Emergency management Coordinator Allison Farole said the program — which originated from the events on 9/11 — offers training for a wide range of potential disasters.

“This is a course [in which] we give general education and skills to citizens to help become better prepared for disasters we learn about fire suppression, basic first aid and disaster medical-operation like search and rescue, and other things within emergency preparedness,” Farole said.

The different responses needed for each type of disaster require instructors from the many relevant fields. The advisors, who change every session, have worked in the fire department, EMS and other areas of the public safety realm in the local community.

“Our number one goal with CERT is to educate citizens to be prepared so they know what to do and how to prepare their home and themselves in case we do have something like another major snowstorm or something even worse than that,” Farole said.

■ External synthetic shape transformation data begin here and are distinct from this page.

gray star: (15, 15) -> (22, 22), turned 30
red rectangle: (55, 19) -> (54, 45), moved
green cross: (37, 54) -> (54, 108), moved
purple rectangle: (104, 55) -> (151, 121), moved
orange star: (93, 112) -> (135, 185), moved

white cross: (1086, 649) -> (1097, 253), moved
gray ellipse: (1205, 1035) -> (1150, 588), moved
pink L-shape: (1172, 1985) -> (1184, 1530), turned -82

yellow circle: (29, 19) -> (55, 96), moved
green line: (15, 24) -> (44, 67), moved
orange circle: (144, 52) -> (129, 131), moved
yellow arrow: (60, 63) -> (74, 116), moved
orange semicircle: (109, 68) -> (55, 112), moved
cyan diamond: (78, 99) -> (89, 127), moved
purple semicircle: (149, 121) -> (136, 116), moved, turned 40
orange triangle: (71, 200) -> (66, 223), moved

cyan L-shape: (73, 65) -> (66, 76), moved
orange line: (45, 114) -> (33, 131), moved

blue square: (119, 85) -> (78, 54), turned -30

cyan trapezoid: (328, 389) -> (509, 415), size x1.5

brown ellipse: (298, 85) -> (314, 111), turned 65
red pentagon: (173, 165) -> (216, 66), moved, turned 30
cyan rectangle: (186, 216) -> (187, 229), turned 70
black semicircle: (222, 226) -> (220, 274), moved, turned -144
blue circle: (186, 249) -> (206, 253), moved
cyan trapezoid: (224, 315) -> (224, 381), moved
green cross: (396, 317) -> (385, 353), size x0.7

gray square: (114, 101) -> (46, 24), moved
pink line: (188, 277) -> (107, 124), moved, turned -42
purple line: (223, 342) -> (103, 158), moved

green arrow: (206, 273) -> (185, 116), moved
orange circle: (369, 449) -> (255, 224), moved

Offered every spring and fall since 2003, training is completely free of charge through the course. The last graduating class was comprised of 30 students.

“The more people that we can educate the better we will feel or at least we will feel our community is a little bit more prepared for something and will be able to be more resilient and withstand a major disaster,” Farole said.

This particular session will be on Thursdays from 6:30-9 p.m. and will total to about 22 hours of class time. At the end of the course, students are expected to participate in a mock disaster drill to practice the skills learned through the program, Farole said.

The participants will also receive a CERT backpack containing supplies to help get them started and will be able to respond in their home or neighborhood in the event of an emergency.